Recorre-se à criopreservação e conserva-se o que poderá vir a ser útil anos mais tarde. A preservação da fertilidade masculina é uma questão particularmente importante quando o homem, ainda em idade fértil, é afetado por patologia oncológica

A interação entre a Oncologia e a Medicina da Reprodução está hoje com um diálogo em canal aberto. Se as doenças oncológicas estão a aumentar, com as previsões da Organização Mundial de Saúde (OMS) a apontarem para um crescimento brutal para as próximas duas décadas e em todo o mundo, não é menos verdade que a sobrevivência ao cancro deixou de ser uma raridade e passou a ser realidade. Contudo, esse mesmo tratamento tem efeitos e a infertilidade masculina é um deles, pelos efeitos tóxicos que afetam as células da linhagem germinativa. Hoje, o destino não terá de ser esse, se o caminho a percorrer incluir a colaboração da Medicina da Reprodução no momento certo.

Se antes, a única preocupação do clínico era tratar a doença, hoje, perante uma situação de neoplasia, deve-se pensar na necessidade de preservar a fertilidade da pessoa. A criopreservação do esperma é a solução e a técnica que deve ser aplicada antes de a pessoa iniciar os tratamentos, de quimioterapia ou radioterapia, precisamente no momento em que ainda não existe decréscimo da qualidade dos espermatozoides.

A criopreservação recorre ao azoto líquido a 196 graus negativos e o material pode ficar assim “armazenado” por tempo indeterminado, sem que exista o risco de sofrer qualquer deterioração.

Admite-se que a criopreservação pode causar alguma perca de qualidade ao nível da mobilidade do espermatozoide, mas nada que as técnicas da Medicina da Reprodução não possam, uma vez mais, ultrapassar, tal como também é possível que a capacidade fecundativa dos mesmos seja afetada. Razão porque, a amostra terá que reunir uma quantidade mínima de espermatozoides em reserva, para que possam existir várias hipóteses e tentativas, até porque nem todos os espermatozoides são “brilhantes”».

O Centro Cirúrgico de Coimbra tem uma equipa que se dedica ao estudo e tratamento da infertilidade.

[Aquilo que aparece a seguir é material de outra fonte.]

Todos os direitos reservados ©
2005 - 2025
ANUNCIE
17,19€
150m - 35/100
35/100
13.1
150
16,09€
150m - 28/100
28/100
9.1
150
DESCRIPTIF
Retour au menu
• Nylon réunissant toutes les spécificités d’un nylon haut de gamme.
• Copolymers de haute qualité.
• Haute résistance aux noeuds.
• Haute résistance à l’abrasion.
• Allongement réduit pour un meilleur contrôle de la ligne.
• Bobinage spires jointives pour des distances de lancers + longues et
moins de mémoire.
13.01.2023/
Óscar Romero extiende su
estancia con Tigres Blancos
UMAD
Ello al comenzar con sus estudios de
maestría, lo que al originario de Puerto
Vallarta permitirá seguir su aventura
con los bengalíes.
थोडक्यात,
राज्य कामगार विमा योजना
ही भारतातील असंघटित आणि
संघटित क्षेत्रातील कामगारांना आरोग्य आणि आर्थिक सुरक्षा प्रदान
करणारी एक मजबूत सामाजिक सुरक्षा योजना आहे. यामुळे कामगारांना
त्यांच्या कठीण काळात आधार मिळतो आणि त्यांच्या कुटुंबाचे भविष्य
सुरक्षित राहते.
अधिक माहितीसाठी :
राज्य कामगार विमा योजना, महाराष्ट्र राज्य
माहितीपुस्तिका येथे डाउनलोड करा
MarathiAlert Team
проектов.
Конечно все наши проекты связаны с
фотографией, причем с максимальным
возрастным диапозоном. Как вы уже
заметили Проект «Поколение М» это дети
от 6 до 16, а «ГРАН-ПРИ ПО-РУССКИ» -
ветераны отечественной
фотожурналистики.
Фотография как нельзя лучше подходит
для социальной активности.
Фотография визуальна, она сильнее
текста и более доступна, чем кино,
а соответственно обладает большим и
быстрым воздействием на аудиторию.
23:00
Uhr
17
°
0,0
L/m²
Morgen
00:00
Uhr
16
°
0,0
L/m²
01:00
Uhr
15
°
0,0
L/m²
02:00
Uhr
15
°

Nesta unidade, o casal em estudo tem acesso a consultas da especialidade, realização de exames complementares de diagnóstico e aos tratamentos adequados e recomendados, onde se incluem os tratamentos cirúrgicos e de procriação medicamente assistida (PMA), quando necessário. As técnicas utilizadas incluem a inseminação intrauterina (IIU), a fecundação in vitro (FIV) a microinjeção de espermatozoide (ICSI), a transferência embrionária, o recurso a esperma de dador (nas situações legalmente previstas) e a criopreservação de esperma ou embriões (técnica de vitrificação).

Equipa:

  • Ginecologia/Obstetrícia: Ana Peixoto e Margarida Silvestre
  • Urologia/Andrologia: Arnaldo Figueiredo
  • Anestesiologia: Ana Paula Perreira e Edgar Semedo
  • Laboratório de PMA: Catarina Silva
  • Laboratório de Andrologia: Mariana Agatão

Sem espermatozoides não existe fertilidade masculina. São estas as células, com cabeça, peça intermédia e cauda, que dão capacidade reprodutora ao homem. Os espermatozoides devem ser produzidos em quantidade e com qualidade e aceita-se como normal a presença de 15 milhões num mililitro.

Num casal infértil, a causa masculina pode estar presente em 30% dos casos e o mesmo valor pode ser apontado como causa de infertilidade feminina, existindo ainda 30% para as causas mistas e 10% de causa desconhecida. No caso do homem, a esterilidade por toxidade é apenas uma das várias causas. Sabe-se que a quimioterapia e a radioterapia afetam a fertilidade masculina e por isso se recomenda a criopreservação de esperma, mas há outros agentes que podem influenciar negativamente a fertilidade masculina, desde alguns tipos de antibióticos, a redutores de colesterol, anti psicóticos, alguns pesticidas, solventes ou até a simples exposição excessiva ao calor. Contudo, nestes casos, geralmente, os efeitos tóxicos são reversíveis assim que a ação do produto é descontinuada, o mesmo não acontece quando o indivíduo é sujeito a quimioterapia ou radioterapia.